Retirement plans and the ‘to do’ list

By Dave Bates
For the Observer-Reporter
Retirement is official. I am unleashing myself onto the sporting scene on a more full-time basis. Last Sunday afternoon, my wife, Kelly, and daughter, Emma, surprised me by inviting a myriad of friends, family and colleagues to celebrate my retirement from teaching school these past 35 years. It was truly a surprise that was overwhelming to say the least and I was moved in a way that I have not been in many years. Thanks to my girls for being so sneaky, right under my nose. And thanks to all those in attendance for making such a memorable day.
Visiting with old friends I hadn’t seen in years was fantastic but I kept hearing the same question over and over that I was not prepared to answer. “What are you going to do with all your free time?”
Being forewarned by retired friends that “free time” is a misnomer and that it is somehow cosmically eliminated or at best, reduced, I went home that night from the party on a mission.

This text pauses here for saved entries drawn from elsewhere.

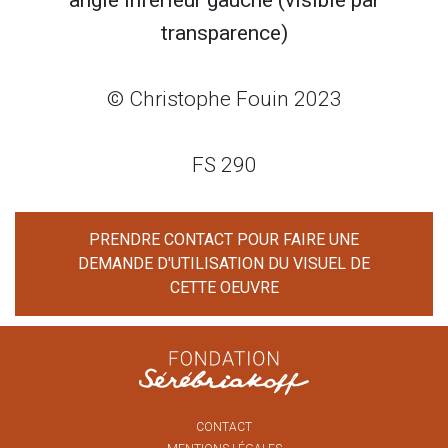
angle inférieur gauche (visible par
transparence)
© Christophe Fouin 2023
FS 290
PRENDRE CONTACT POUR FAIRE UNE
DEMANDE D'UTILISATION DU VISUEL DE
CETTE OEUVRE
CONTACT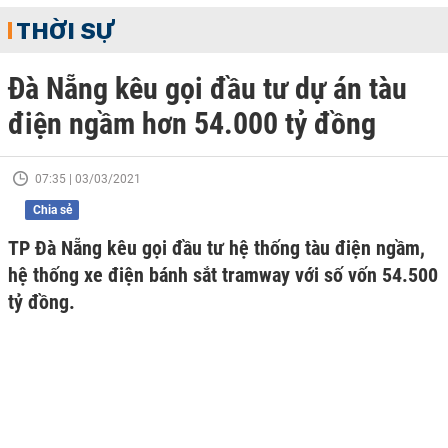
THỜI SỰ
Đà Nẵng kêu gọi đầu tư dự án tàu
điện ngầm hơn 54.000 tỷ đồng
07:35 | 03/03/2021
Chia sẻ
TP Đà Nẵng kêu gọi đầu tư hệ thống tàu điện ngầm,
hệ thống xe điện bánh sắt tramway với số vốn 54.500
tỷ đồng.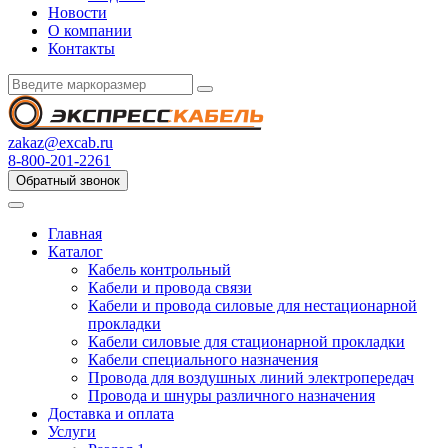
Новости
О компании
Контакты
zakaz@excab.ru
8-800-201-2261
Обратный звонок
Главная
Каталог
Кабель контрольный
Кабели и провода связи
Кабели и провода силовые для нестационарной
прокладки
Кабели силовые для стационарной прокладки
Кабели специального назначения
Провода для воздушных линий электропередач
Провода и шнуры различного назначения
Доставка и оплата
Услуги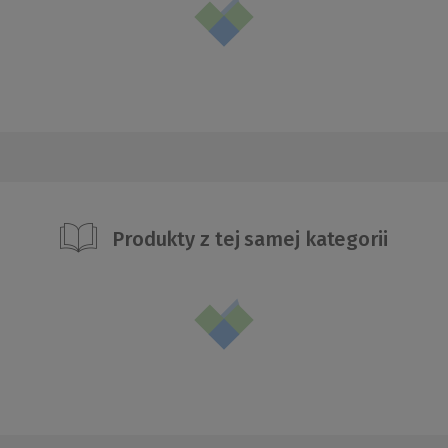
Produkty z tej samej kategorii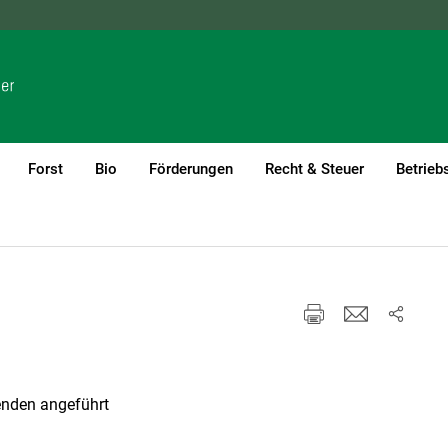
NÖ
OÖ
SBG
STMK
TIROL
VBG
WIEN
Forst
Bio
Förderungen
Recht & Steuer
Betrieb
enden angeführt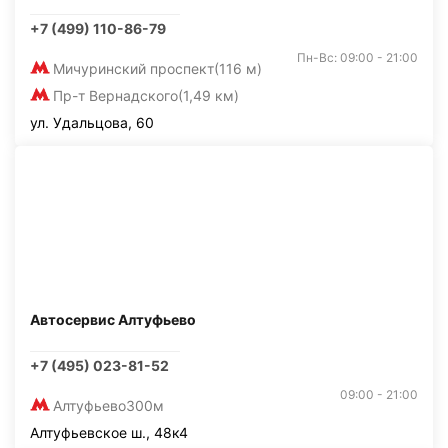
+7 (499) 110-86-79
Пн-Вс: 09:00 - 21:00
Мичуринский проспект
(116 м)
Пр-т Вернадского
(1,49 км)
ул. Удальцова, 60
Автосервис Алтуфьево
+7 (495) 023-81-52
09:00 - 21:00
Алтуфьево
300м
Алтуфьевское ш., 48к4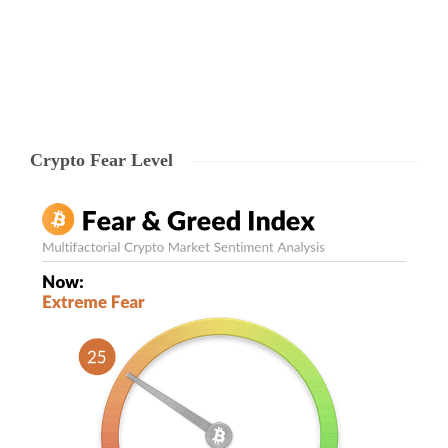
Echipa Ryze
,
7 years ago
0
1 min
Crypto Fear Level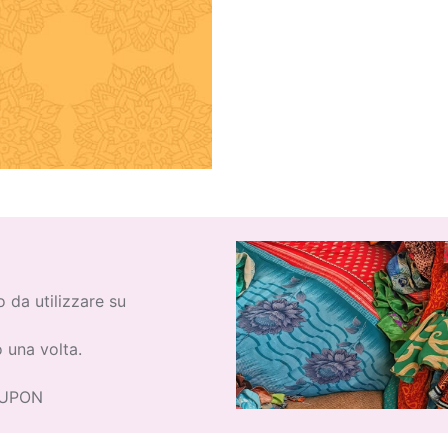
 da utilizzare su
o una volta.
OUPON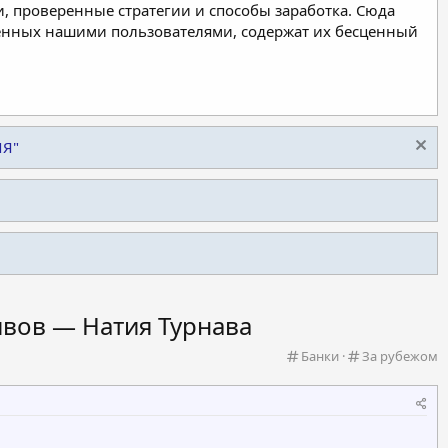
, проверенные стратегии и способы заработка. Сюда
ленных нашими пользователями, содержат их бесценный
ИЯ"
ивов — Натия Турнава
К
К
Банки
За рубежом
а
а
т
т
е
е
г
г
о
о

What will I do with all my “free time?” In the spirit of organizational list making I got to work. Here goes nothing:
Once I have completed the list of three dozen home-repair projects that I have neglected in the name of deer season, grouse season, trout season, etc., etc., I am going to get serious about undertaking some sporting interests that I have been putting off for years. Job one was purchasing a kayak from which to launch my out-of-doors onslaught. (That’s a kayak joke.) I accomplished this task the day after the party and I plan to spend some serious water time exploring areas I’ve not been to or not been to in a long while. Lakes, rivers, small tributaries barely navigable are all targeted. Fishing from this new platform is high on the list, as well.
Marksmanship training will be at the forefront as law enforcement qualification is on the horizon and come fall, combat pistol skills will need sharpening more than ever. Plans to tune up with the Ruger 10/22 rimfire rifle are almost ready to commence. It’s good preparation on a budget for scoring hits with the patrol rifle come qualification time. As a firearms instructor, I find myself teaching more than shooting and that is bad juju.
My new year’s grouse resolution has been to shoot more in advance of bird season. I can only blame so many misses on the sun in my eyes, catching the butt stock on my vest straps and my side by side being too heavy, too light, too old, too blah, blah, blah. I guess I should probably sit down and work on some better excuses for the fall, as well.
There’s an old .30-30′ that I’ve been sitting on for a while, aching for a set of aperture sights. XS sight company sent me a set last year but I waited too long to begin the sighting process prior to deer season and didn’t get it zeroed in time for doe. It has been on my list to take a deer with open sights before my vision completely fails. Just something about the old lever actions that strike a romantic chord with me. Harvesting one while spot and stalk hunting would make it all that much sweeter.
The bottoms of the 6×6 posts on my trusty shooting range bench are beginning to rot away after 14 years. Something needs to be done about this decay sooner than later. This could be the excuse I’ve been looking for to begin plans for a poured concrete top bench with concrete block legs. Let’s keep this one between us until I get the woodshop roof repairs underway. In addition, the whole affair could use a bit of leveling since my initial attempts at a shooting bench were not exactly my construction swan song.
Speaking of waterfowl, the duck blind could use some repairs. This could be the year that we don’t wait til opening morning to patch the holes in the sides as birds attempt to land in our spread during construction.
There’s trap and skeet to shoot and clay birds to be thrown from the hand trap behind the barn in advance of dove season, which will be here before we know it. A round or two of sporting clays probably wouldn’t hurt prior to pointing the truck north towards Wisconsin? Back to built-in excuses, I’ve been meaning to have Mario take three-quarters of an inch off the butt stock of the 28-gauge woodcock gun.
I’ve threatened to take up archery again after a 10-year child-rearing hiatus. I hear good things about the crossbow but my old long bow needs to have the cobwebs dusted off before I make up my mind.
This is the fall where Jay Donley makes a mushroom picker out of me. He’s been retired longer than me so he knows more about loafing and avoiding chores and napping. A guy gotta have heroes.